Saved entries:

-- -- --

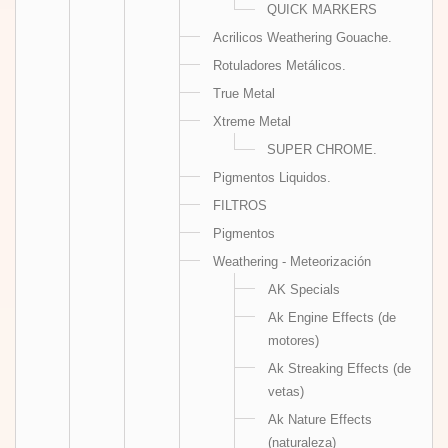
QUICK MARKERS
Acrilicos Weathering Gouache.
Rotuladores Metálicos.
True Metal
Xtreme Metal
SUPER CHROME.
Pigmentos Liquidos.
FILTROS
Pigmentos
Weathering - Meteorización
AK Specials
Ak Engine Effects (de
motores)
Ak Streaking Effects (de
vetas)
Ak Nature Effects
(naturaleza)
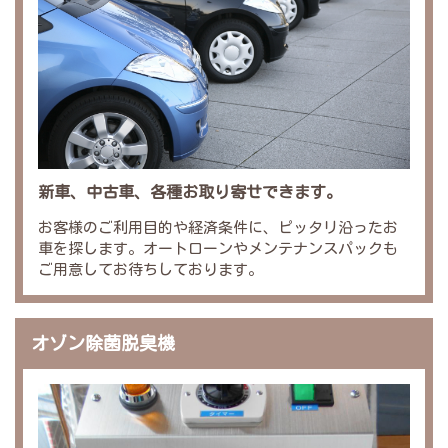
新車、中古車、各種お取り寄せできます。
お客様のご利用目的や経済条件に、ピッタリ沿ったお
車を探します。オートローンやメンテナンスパックも
ご用意してお待ちしております。
オゾン除菌脱臭機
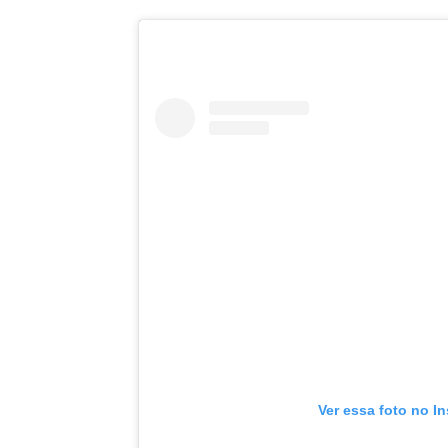
Ver essa foto no I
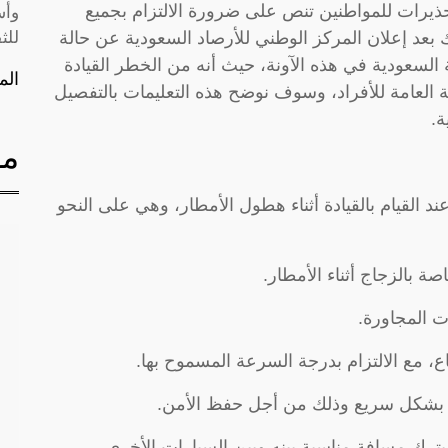
حذيرات للمواطنين تنص على ضرورة الالتزام بجميع
وأس
لك بعد إعلان المركز الوطني للأرصاد السعودية عن حالة
للث
السعودية في هذه الآونة، حيث أنه من الخطر القيادة
الم
العامة للأفراد، وسوف نوضح هذه التعليمات بالتفصيل
ة.
مق
د القيام بالقيادة أثناء هطول الأمطار، وهي على النحو
 بالزجاج أثناء الأمطار.
 المجاورة.
، مع الالتزام بدرجة السرعة المسموح بها.
بح بشكل سريع وذلك من أجل حفظ الأمن.
ة بترك مسافة مناسبة بينه وبين السيارات الأخرى.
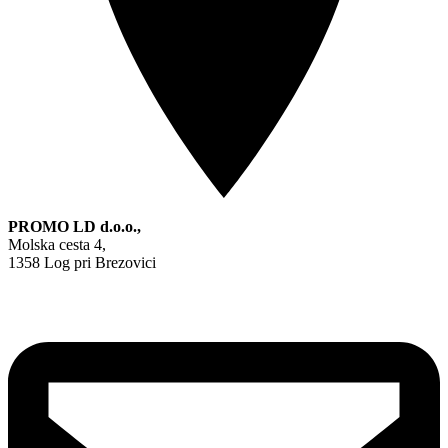
PROMO LD d.o.o.,
Molska cesta 4,
1358 Log pri Brezovici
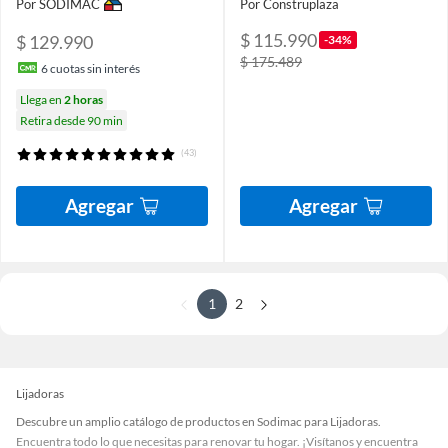
Por SODIMAC
Por Construplaza
$ 115.990
$ 129.990
-34%
$ 175.489
6
cuotas sin interés
Llega en
2 horas
Retira desde 90 min
(43)
Agregar
Agregar
1
2
Lijadoras
Descubre un amplio catálogo de productos en Sodimac para Lijadoras.
Encuentra todo lo que necesitas para renovar tu hogar. ¡Visítanos y encuentra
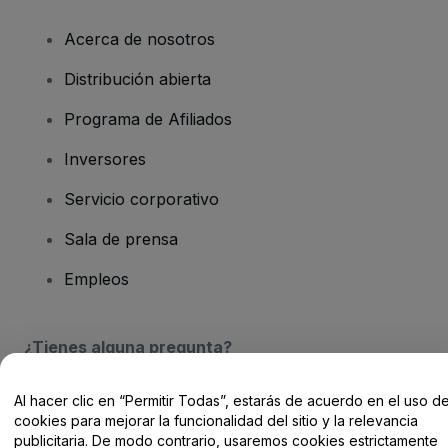
Acerca de nosotros
Distribución abierta
Programa de Afiliados
Inversores
Servicio corporativo
Sala de prensa
Empleos
¿Tienes alguna pregunta?
Centro de Ayuda / Contacto
Al hacer clic en “Permitir Todas”, estarás de acuerdo en el uso d
cookies para mejorar la funcionalidad del sitio y la relevancia
publicitaria. De modo contrario, usaremos cookies estrictamente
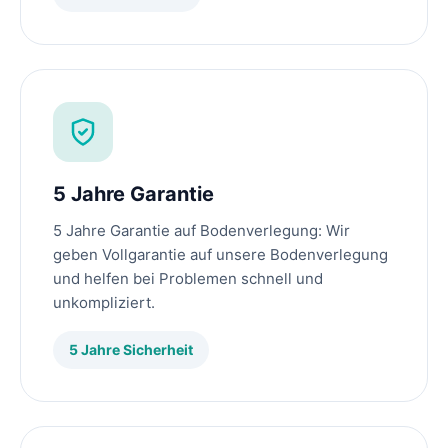
5 Jahre Garantie
5 Jahre Garantie auf Bodenverlegung: Wir
geben Vollgarantie auf unsere Bodenverlegung
und helfen bei Problemen schnell und
unkompliziert.
5 Jahre Sicherheit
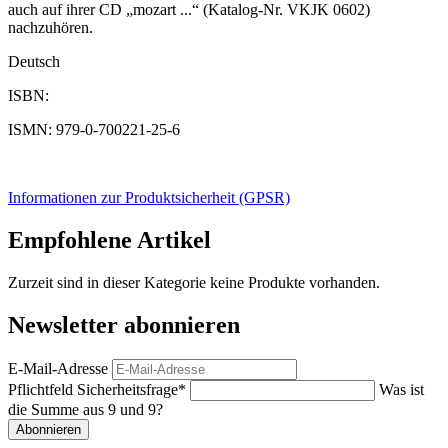
auch auf ihrer CD „mozart ...“ (Katalog-Nr. VKJK 0602)
nachzuhören.
Deutsch
ISBN:
ISMN: 979-0-700221-25-6
Informationen zur Produktsicherheit (GPSR)
Empfohlene Artikel
Zurzeit sind in dieser Kategorie keine Produkte vorhanden.
Newsletter abonnieren
E-Mail-Adresse
Pflichtfeld
Sicherheitsfrage
*
Was ist
die Summe aus 9 und 9?
Abonnieren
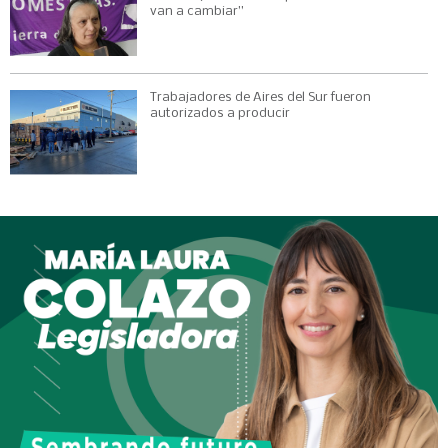
van a cambiar”
Trabajadores de Aires del Sur fueron
autorizados a producir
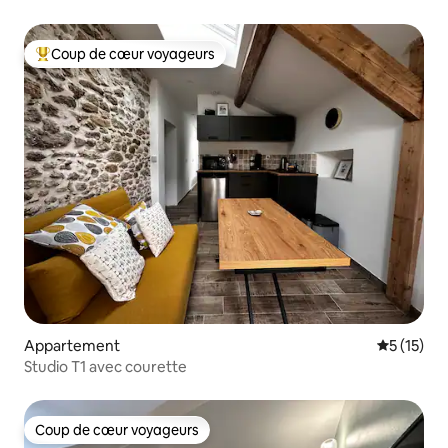
Coup de cœur voyageurs
Coups de cœur voyageurs les plus appréciés
Appartement
Évaluation
5 (15)
Studio T1 avec courette
Coup de cœur voyageurs
Coup de cœur voyageurs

-- -- --

■ **INSTRUCTIONS TO FOLLOW**: Your response must consist of the lines from the beginning of the data through the line containing "Descubre un amplio", transcribed exactly, with no pictures.

■ **OUTPUT OF THE EXERCISE**:
QUICK MARKERS
Acrilicos Weathering Gouache.
Rotuladores Metálicos.
True Metal
Xtreme Metal
SUPER CHROME.
Pigmentos Liquidos.
FILTROS
Pigmentos
Weathering - Meteorización
AK Specials
Ak Engine Effects (de
motores)
Ak Streaking Effects (de
vetas)
Ak Nature Effects
(naturaleza)
新車、中古車、各種お取り寄せできます。
お客様のご利用目的や経済条件に、ピッタリ沿ったお
車を探します。オートローンやメンテナンスパックも
ご用意してお待ちしております。
オゾン除菌脱臭機
Ver essa foto no I
حذيرات للمواطنين تنص على ضرورة الالتزام بجميع
وأس
لك بعد إعلان المركز الوطني للأرصاد السعودية عن حالة
للث
السعودية في هذه الآونة، حيث أنه من الخطر القيادة
الم
العامة للأفراد، وسوف نوضح هذه التعليمات بالتفصيل
ة.
مق
د القيام بالقيادة أثناء هطول الأمطار، وهي على النحو
 بالزجاج أثناء الأمطار.
 المجاورة.
، مع الالتزام بدرجة السرعة المسموح بها.
بح بشكل سريع وذلك من أجل حفظ الأمن.
ة بترك مسافة مناسبة بينه وبين السيارات الأخرى.
PROMO LD d.o.o.,
Molska cesta 4,
1358 Log pri Brezovici
Por SODIMAC
Por Construplaza
$ 115.990
$ 129.990
-34%
$ 175.489
6
cuotas sin interés
Llega en
2 horas
Retira desde 90 min
(43)
Agregar
Agregar
1
2
Lijadoras
Descubre un amplio catálogo de productos en Sodimac para Lijadoras.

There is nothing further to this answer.